What to work on:
For this exercise, reproduce the entries below exactly, but only from the line containing "פוסט טראומה" through the line containing "טיפול רגשי לילדים", both included.

Supplied material:

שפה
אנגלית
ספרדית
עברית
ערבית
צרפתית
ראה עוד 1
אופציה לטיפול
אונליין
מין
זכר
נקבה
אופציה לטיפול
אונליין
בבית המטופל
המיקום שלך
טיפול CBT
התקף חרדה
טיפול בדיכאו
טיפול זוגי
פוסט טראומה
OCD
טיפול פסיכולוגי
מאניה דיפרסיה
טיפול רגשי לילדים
--
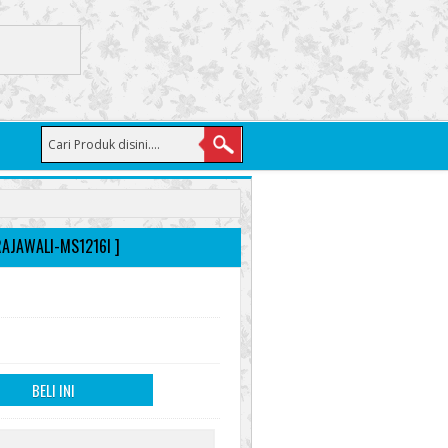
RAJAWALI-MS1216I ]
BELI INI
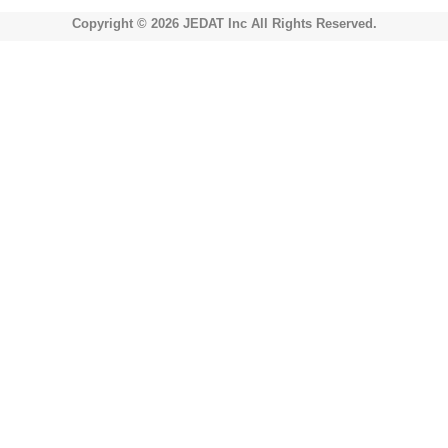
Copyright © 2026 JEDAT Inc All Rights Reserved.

Written reply:
פוסט טראומה
OCD
טיפול פסיכולוגי
מאניה דיפרסיה
טיפול רגשי לילדים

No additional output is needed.